Repository files navigation

fastcached

A small in-memory cache daemon written in C++23. It speaks a subset of three wire protocols — the memcached text protocol, the memcached binary protocol, and Redis RESP2 — and auto-detects which one the client is using from the first bytes on the wire. Its concrete reason to exist is being a usable backend for sccache; CI exercises that case across all three protocols on every build.

This is a personal project, not a replacement for memcached or Redis. It has not been benchmarked against them and has not been used in production.

Status

All layers are wired and the daemon runs. The codebase covers a thread-pool- backed server (default) and a single-threaded reactor (IOCP / epoll / kqueue) opt-in, an LRU in-memory storage, an optional copy-on-write persistent backend (the sibling CowTree library), key-hash sharding for parallel writes, CLI + YAML config with SIGHUP reload, and a POSIX-daemon / Windows-service host. CI builds on Linux (clang + gcc), macOS, and Windows (MSVC + clang-cl), and three separate jobs spin up the daemon and assert sccache gets a cache hit using each wire protocol.

Protocol coverage is intentionally a subset:

  • memcached text: get, set, add, replace, append, prepend, cas, delete, incr, decr, flush_all, stats, version, quit.
  • memcached binary: the core opcodes (Get / Set / Add / Replace / Delete / Increment / Decrement / Append / Prepend / Flush / Quit / NoOp / Version / Stat, plus their quiet variants and the SASL handshake stubs).
  • Redis RESP2: GET, SET (with NX/XX/EX/PX), SETEX, DEL / UNLINK, EXISTS, PING, ECHO, INFO, COMMAND, FLUSHDB / FLUSHALL, QUIT.

There is no clustering, no replication, and no authentication beyond the SASL stubs the binary protocol requires.

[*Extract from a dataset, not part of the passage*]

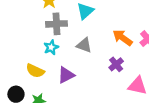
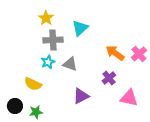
gray triangle: (84, 45) -> (70, 64), moved
purple triangle: (66, 75) -> (81, 96), moved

Use it as an sccache backend

This is the headline use case and the one CI actually exercises (.github/workflows/build.yml).

fastcached --port=11211 &
export SCCACHE_MEMCACHED=tcp://127.0.0.1:11211

sccache g++ -std=c++23 -c hello.cpp -o hello.o   # miss
sccache g++ -std=c++23 -c hello.cpp -o hello.o   # hit
sccache --show-stats

sccache up to 0.7.x (the version Ubuntu ships) talks to memcached over the text protocol; sccache ≥ 0.8 (the prebuilt from mozilla-actions/sccache-action) talks binary. Both work against fastcached because the listener detects the wire format from the first bytes the client sends. The same listener also serves RESP2 — point sccache (or anything else) at it via SCCACHE_REDIS and it works the same way.

Talk to it directly

The transcripts below are copied from the actual unit tests, so they reflect exactly what the server emits.

memcached text:

> set foo 0 0 5\r\nhello\r\n
< STORED\r\n
> get foo\r\n
< VALUE foo 0 5\r\nhello\r\nEND\r\n

Redis RESP2:

> *3\r\n$3\r\nSET\r\n$1\r\nk\r\n$5\r\nhello\r\n
< +OK\r\n
> *2\r\n$3\r\nGET\r\n$1\r\nk\r\n
< $5\r\nhello\r\n

Command-line flags

usage: fastcached [options]
  --config=<path>        YAML config file; CLI flags override file values
  --bind=<addr>          bind address (default 127.0.0.1)
  --port=<num>           TCP port (default 11211)
  --max-memory=<size>    in-memory budget; k/m/g = KiB/MiB/GiB or N% of host RAM (default 64 MiB)
  --log-level=<level>    trace|debug|info|warn|error|fatal (default info)
  --storage=<path>       persist cache to a CoW-tree file (default: in-memory only)
  --storage-durability=<mode>  fsync|batched|none for --storage (default batched)
  --storage-max-value=<size>   per-value byte cap for --storage; k/m/g suffixes accepted (default 1m)
  --execution-model=<mode>     auto|threaded|reactor (default auto)
                                   auto: reactor for in-memory, threaded for --storage on disk
  --threads=<N>                worker thread count for threaded mode (default: hardware_concurrency)
  --storage-shards=<N>         shard storage into N partitions for write parallelism
                                   default 1 (single-file mode) when --storage names a regular
                                   file or does not yet exist; min(16, hardware_concurrency)
                                   otherwise. With N>1 and --storage set, --storage is a directory
  --daemon               daemonize (POSIX) / register as Windows service
  --pidfile=<path>       POSIX daemon mode only
  --service-name=<name>  Windows service name (default FastCached)
  --help, -h             show this help and exit
  --version, -V          show version and exit

--max-memory takes an integer with an optional unit suffix: 64m is 64 × 1024² = 67108864 bytes; a plain integer is interpreted as bytes; a trailing % (e.g. 50%) sets the budget to that fraction of the host's total RAM, queried at startup.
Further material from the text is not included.